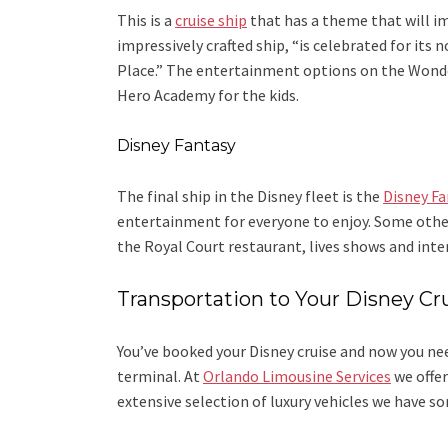
This is a
cruise ship
that has a theme that will im
impressively crafted ship, “is celebrated for its
Place.” The entertainment options on the Wonder
Hero Academy for the kids.
Disney Fantasy
The final ship in the Disney fleet is the
Disney Fa
entertainment for everyone to enjoy. Some othe
the Royal Court restaurant, lives shows and inter
Transportation to Your Disney Cr
You’ve booked your Disney cruise and now you nee
terminal. At
Orlando Limousine Services
we offer
extensive selection of luxury vehicles we have 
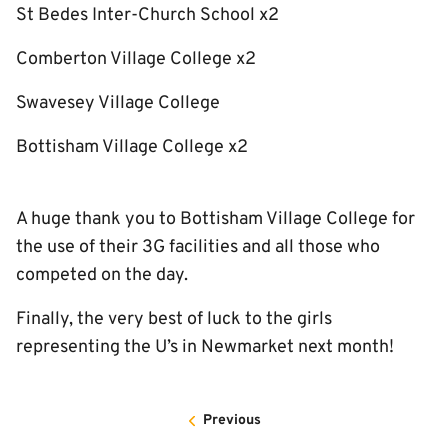
St Bedes Inter-Church School x2
Comberton Village College x2
Swavesey Village College
Bottisham Village College x2
A huge thank you to Bottisham Village College for
the use of their 3G facilities and all those who
competed on the day.
Finally, the very best of luck to the girls
representing the U’s in Newmarket next month!
Previous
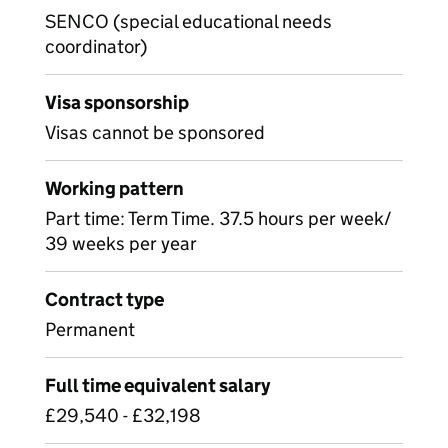
SENCO (special educational needs
coordinator)
Visa sponsorship
Visas cannot be sponsored
Working pattern
Part time: Term Time. 37.5 hours per week/
39 weeks per year
Contract type
Permanent
Full time equivalent salary
£29,540 - £32,198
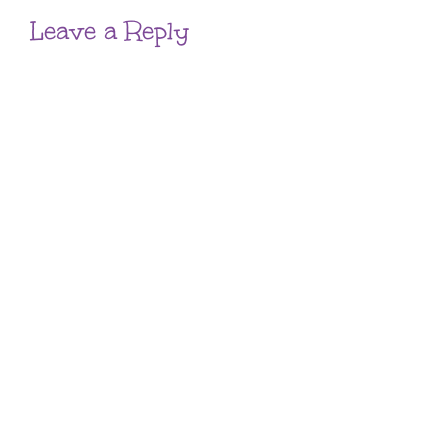
Leave a Reply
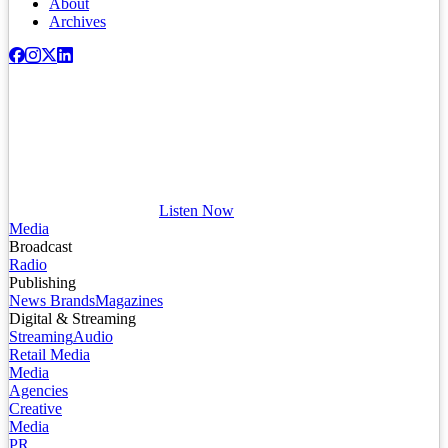
About
Archives
Listen Now
Media
Broadcast
Radio
Publishing
News Brands
Magazines
Digital & Streaming
Streaming
Audio
Retail Media
Media
Agencies
Creative
Media
PR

REQUIREMENT: Output all of the entries verbatim, leaving out any images.

RESPONSE:
This is a
cruise ship
that has a theme that will im
impressively crafted ship, “is celebrated for its
Place.” The entertainment options on the Wonder
Hero Academy for the kids.
Disney Fantasy
The final ship in the Disney fleet is the
Disney Fa
entertainment for everyone to enjoy. Some othe
the Royal Court restaurant, lives shows and inter
Transportation to Your Disney Cr
You’ve booked your Disney cruise and now you nee
terminal. At
Orlando Limousine Services
we offer
extensive selection of luxury vehicles we have 
St Bedes Inter-Church School x2
Comberton Village College x2
Swavesey Village College
Bottisham Village College x2
A huge thank you to Bottisham Village College for
the use of their 3G facilities and all those who
competed on the day.
Finally, the very best of luck to the girls
representing the U’s in Newmarket next month!
Previous
SENCO (special educational needs
coordinator)
Visa sponsorship
Visas cannot be sponsored
Working pattern
Part time: Term Time. 37.5 hours per week/
39 weeks per year
Contract type
Permanent
Full time equivalent salary
£29,540 - £32,198
Leave a Reply
About
Archives
Listen Now
Media
Broadcast
Radio
Publishing
News Brands
Magazines
Digital & Streaming
Streaming
Audio
Retail Media
Media
Agencies
Creative
Media
PR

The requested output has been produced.